Documentation/virt/kvm/vcpu-requests.rst

   1 .. SPDX-License-Identifier: GPL-2.0
   2
   3 =================
   4 KVM VCPU Requests
   5 =================
   6
   7 Overview
   8 ========
   9
  10 KVM supports an internal API enabling threads to request a VCPU thread to
  11 perform some activity.  For example, a thread may request a VCPU to flush
  12 its TLB with a VCPU request.  The API consists of the following functions::
  13
  14   /* Check if any requests are pending for VCPU @vcpu. */
  15   bool kvm_request_pending(struct kvm_vcpu *vcpu);
  16
  17   /* Check if VCPU @vcpu has request @req pending. */
  18   bool kvm_test_request(int req, struct kvm_vcpu *vcpu);
  19
  20   /* Clear request @req for VCPU @vcpu. */
  21   void kvm_clear_request(int req, struct kvm_vcpu *vcpu);
  22
  23   /*
  24    * Check if VCPU @vcpu has request @req pending. When the request is
  25    * pending it will be cleared and a memory barrier, which pairs with
  26    * another in kvm_make_request(), will be issued.
  27    */
  28   bool kvm_check_request(int req, struct kvm_vcpu *vcpu);
  29
  30   /*
  31    * Make request @req of VCPU @vcpu. Issues a memory barrier, which pairs
  32    * with another in kvm_check_request(), prior to setting the request.
  33    */
  34   void kvm_make_request(int req, struct kvm_vcpu *vcpu);
  35
  36   /* Make request @req of all VCPUs of the VM with struct kvm @kvm. */
  37   bool kvm_make_all_cpus_request(struct kvm *kvm, unsigned int req);
  38
  39 Typically a requester wants the VCPU to perform the activity as soon
  40 as possible after making the request.  This means most requests
  41 (kvm_make_request() calls) are followed by a call to kvm_vcpu_kick(),
  42 and kvm_make_all_cpus_request() has the kicking of all VCPUs built
  43 into it.
  44
  45 VCPU Kicks
  46 ----------
  47
  48 The goal of a VCPU kick is to bring a VCPU thread out of guest mode in
  49 order to perform some KVM maintenance.  To do so, an IPI is sent, forcing
  50 a guest mode exit.  However, a VCPU thread may not be in guest mode at the
  51 time of the kick.  Therefore, depending on the mode and state of the VCPU
  52 thread, there are two other actions a kick may take.  All three actions
  53 are listed below:
  54
  55 1) Send an IPI.  This forces a guest mode exit.

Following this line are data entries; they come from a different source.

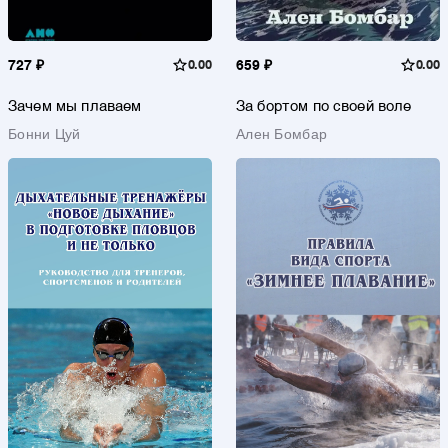
727 ₽
0.00
659 ₽
0.00
Зачем мы плаваем
За бортом по своей воле
Бонни Цуй
Ален Бомбар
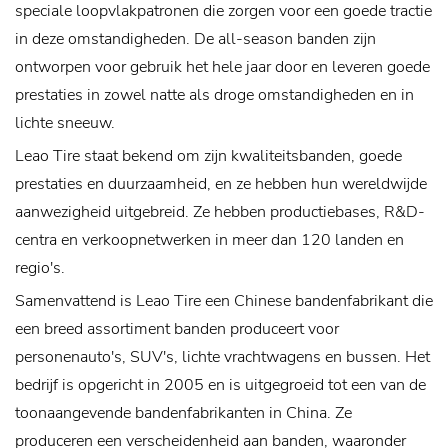
speciale loopvlakpatronen die zorgen voor een goede tractie
in deze omstandigheden. De all-season banden zijn
ontworpen voor gebruik het hele jaar door en leveren goede
prestaties in zowel natte als droge omstandigheden en in
lichte sneeuw.
Leao Tire staat bekend om zijn kwaliteitsbanden, goede
prestaties en duurzaamheid, en ze hebben hun wereldwijde
aanwezigheid uitgebreid. Ze hebben productiebases, R&D-
centra en verkoopnetwerken in meer dan 120 landen en
regio's.
Samenvattend is Leao Tire een Chinese bandenfabrikant die
een breed assortiment banden produceert voor
personenauto's, SUV's, lichte vrachtwagens en bussen. Het
bedrijf is opgericht in 2005 en is uitgegroeid tot een van de
toonaangevende bandenfabrikanten in China. Ze
produceren een verscheidenheid aan banden, waaronder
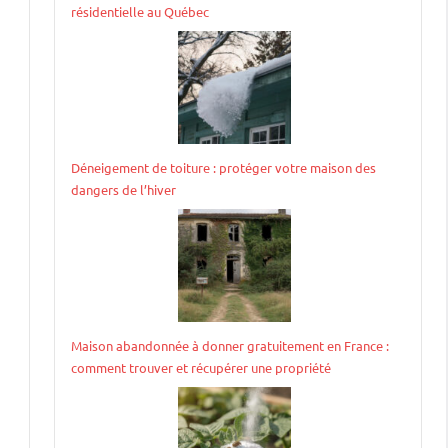
résidentielle au Québec
Déneigement de toiture : protéger votre maison des
dangers de l’hiver
Maison abandonnée à donner gratuitement en France :
comment trouver et récupérer une propriété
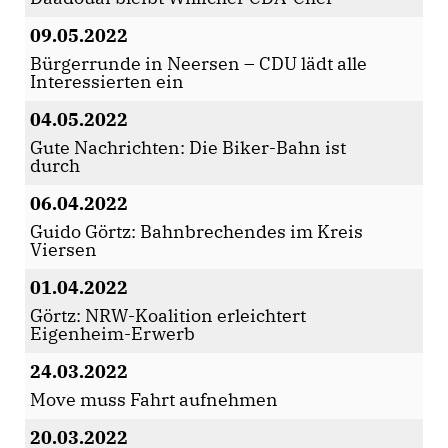
09.05.2022
Bürgerrunde in Neersen – CDU lädt alle
Interessierten ein
04.05.2022
Gute Nachrichten: Die Biker-Bahn ist
durch
06.04.2022
Guido Görtz: Bahnbrechendes im Kreis
Viersen
01.04.2022
Görtz: NRW-Koalition erleichtert
Eigenheim-Erwerb
24.03.2022
Move muss Fahrt aufnehmen
20.03.2022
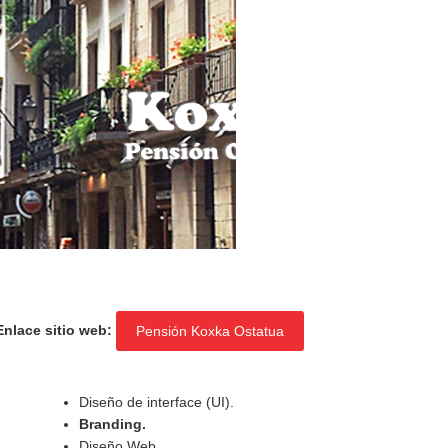
Enlace sitio web
:
Pensión Koxka Ostatua
Diseño de interface (UI).
Branding.
Diseño Web.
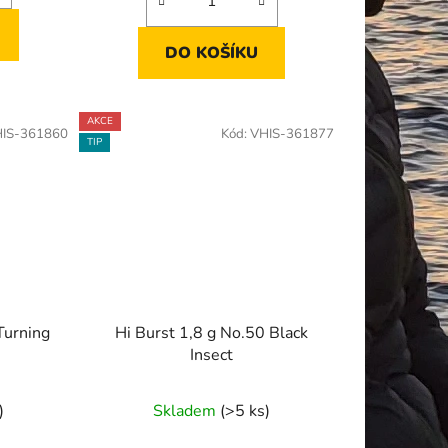
DO KOŠÍKU
AKCE
IS-361860
Kód:
VHIS-361877
TIP
Turning
Hi Burst 1,8 g No.50 Black
Insect
)
Skladem
(>5 ks)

  56 2) Waking a sleeping VCPU.  Sleeping VCPUs are VCPU threads outside guest
  57    mode that wait on waitqueues.  Waking them removes the threads from
  58    the waitqueues, allowing the threads to run again.  This behavior
  59    may be suppressed, see KVM_REQUEST_NO_WAKEUP below.
  60 3) Nothing.  When the VCPU is not in guest mode and the VCPU thread is not
  61    sleeping, then there is nothing to do.
  62
  63 VCPU Mode
  64 ---------
  65
  66 VCPUs have a mode state, ``vcpu->mode``, that is used to track whether the
  67 guest is running in guest mode or not, as well as some specific
  68 outside guest mode states.  The architecture may use ``vcpu->mode`` to
  69 ensure VCPU requests are seen by VCPUs (see "Ensuring Requests Are Seen"),
  70 as well as to avoid sending unnecessary IPIs (see "IPI Reduction"), and
  71 even to ensure IPI acknowledgements are waited upon (see "Waiting for
  72 Acknowledgements").  The following modes are defined:
  73
  74 OUTSIDE_GUEST_MODE
  75
  76   The VCPU thread is outside guest mode.
  77
  78 IN_GUEST_MODE
  79
  80   The VCPU thread is in guest mode.
  81
  82 EXITING_GUEST_MODE
  83
  84   The VCPU thread is transitioning from IN_GUEST_MODE to
  85   OUTSIDE_GUEST_MODE.
  86
  87 READING_SHADOW_PAGE_TABLES
  88
  89   The VCPU thread is outside guest mode, but it wants the sender of
  90   certain VCPU requests, namely KVM_REQ_TLB_FLUSH, to wait until the VCPU
  91   thread is done reading the page tables.
  92
  93 VCPU Request Internals
  94 ======================
  95
  96 VCPU requests are simply bit indices of the ``vcpu->requests`` bitmap.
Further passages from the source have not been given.